----- Listed records -----
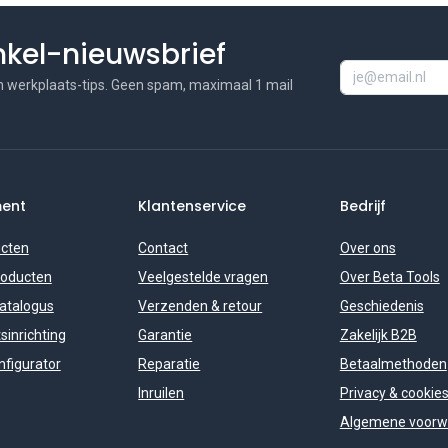
inkel-nieuwsbrief
n werkplaats-tips. Geen spam, maximaal 1 mail
ment
Klantenservice
Bedrijf
ucten
Contact
Over ons
roducten
Veelgestelde vragen
Over Beta Tools
catalogus
Verzenden & retour
Geschiedenis
sinrichting
Garantie
Zakelijk B2B
figurator
Reparatie
Betaalmethoden
Inruilen
Privacy & cookie
Algemene voorw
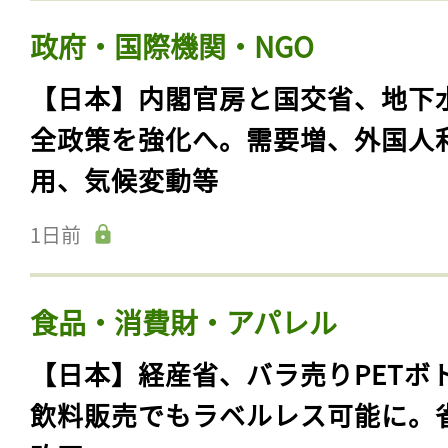
政府・国際機関・NGO
【日本】内閣官房と国交省、地下
全政策を強化へ。需要増、外国人
用、気候変動等
1日前
食品・消費財・アパレル
【日本】経産省、バラ売りPETボ
飲料販売でもラベルレス可能に。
-----
• **Your task**
Excluding the pictures, restate the records above word for word.

• **Result of this exercise**
inkel-nieuwsbrief
n werkplaats-tips. Geen spam, maximaal 1 mail
ment
Klantenservice
Bedrijf
ucten
Contact
Over ons
roducten
Veelgestelde vragen
Over Beta Tools
catalogus
Verzenden & retour
Geschiedenis
sinrichting
Garantie
Zakelijk B2B
figurator
Reparatie
Betaalmethoden
Inruilen
Privacy & cookie
Algemene voorw
政府・国際機関・NGO
【日本】内閣官房と国交省、地下
全政策を強化へ。需要増、外国人
用、気候変動等
1日前
食品・消費財・アパレル
【日本】経産省、バラ売りPETボ
飲料販売でもラベルレス可能に。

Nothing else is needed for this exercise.